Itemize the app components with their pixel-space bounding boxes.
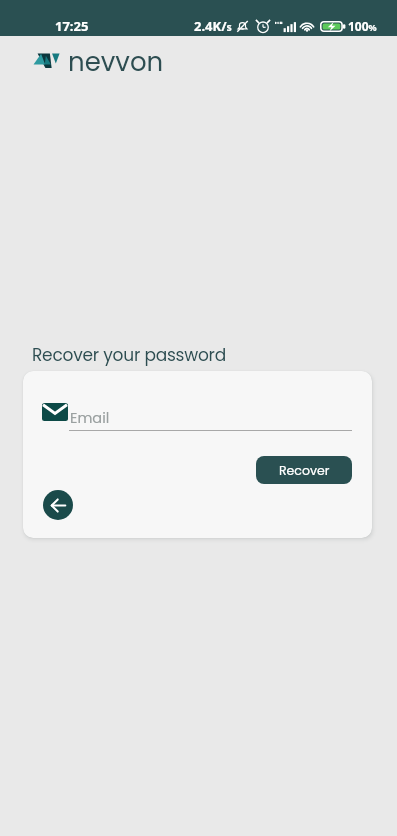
staticText: 100% xyxy=(348,18,377,34)
button[interactable]: Recover xyxy=(256,456,352,484)
staticText: Recover your password xyxy=(32,343,227,367)
staticText: 17:25 xyxy=(55,17,89,35)
staticText: nevvon xyxy=(68,44,164,80)
button[interactable]: Back xyxy=(43,490,73,520)
staticText: Email xyxy=(70,408,110,428)
staticText: Recover xyxy=(279,462,330,479)
staticText: 2.4K/s xyxy=(194,17,232,35)
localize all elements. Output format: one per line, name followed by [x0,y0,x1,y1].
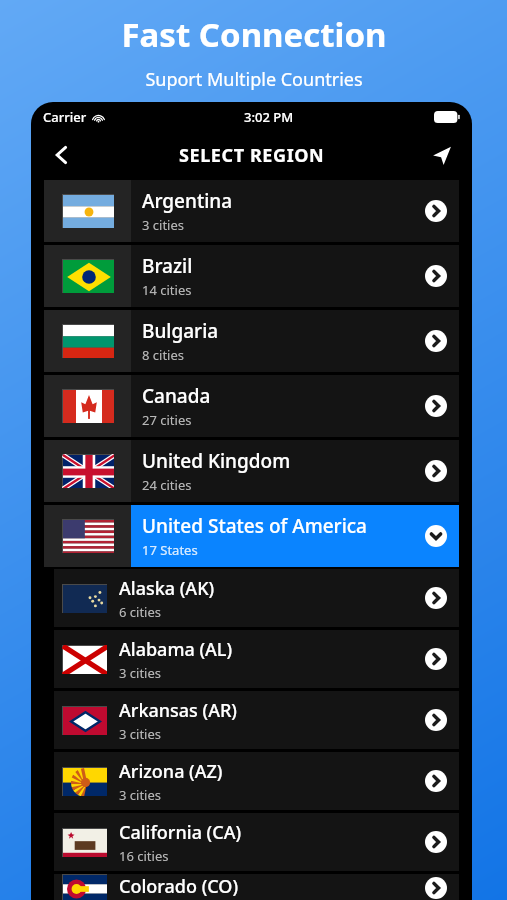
button[interactable]: Alaska (AK) [54,569,459,627]
staticText: Suport Multiple Countries [145,67,363,92]
button[interactable]: United States of America [44,505,459,567]
staticText: 27 cities [142,411,192,429]
staticText: United States of America [142,513,367,539]
button[interactable]: Alabama (AL) [54,630,459,688]
button[interactable]: Locate me [410,132,472,178]
staticText: Arkansas (AR) [119,698,237,723]
staticText: Argentina [142,188,233,214]
staticText: 14 cities [142,281,192,299]
staticText: Alabama (AL) [119,637,233,662]
staticText: California (CA) [119,820,242,845]
staticText: 3 cities [119,725,162,743]
staticText: United Kingdom [142,448,291,474]
staticText: Bulgaria [142,318,219,344]
staticText: 3:02 PM [244,108,294,126]
staticText: Alaska (AK) [119,576,215,601]
button[interactable]: Back [31,132,93,178]
button[interactable]: Brazil [44,245,459,307]
staticText: Brazil [142,253,193,279]
button[interactable]: Arkansas (AR) [54,691,459,749]
staticText: 16 cities [119,847,169,865]
staticText: Canada [142,383,211,409]
button[interactable]: Colorado (CO) [54,874,459,900]
button[interactable]: Bulgaria [44,310,459,372]
button[interactable]: Argentina [44,180,459,242]
staticText: SELECT REGION [179,143,325,168]
staticText: 3 cities [142,216,185,234]
staticText: Carrier [43,108,87,126]
staticText: 17 States [142,541,198,559]
button[interactable]: Arizona (AZ) [54,752,459,810]
button[interactable]: California (CA) [54,813,459,871]
staticText: 6 cities [119,603,162,621]
staticText: Arizona (AZ) [119,759,223,784]
staticText: 8 cities [142,346,185,364]
button[interactable]: United Kingdom [44,440,459,502]
staticText: Fast Connection [121,12,387,57]
staticText: 24 cities [142,476,192,494]
staticText: Colorado (CO) [119,874,239,899]
button[interactable]: Canada [44,375,459,437]
staticText: 3 cities [119,786,162,804]
staticText: 3 cities [119,664,162,682]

·····

Considering each line of the records on its own, count those that contain "Alaska" and give only that number.

2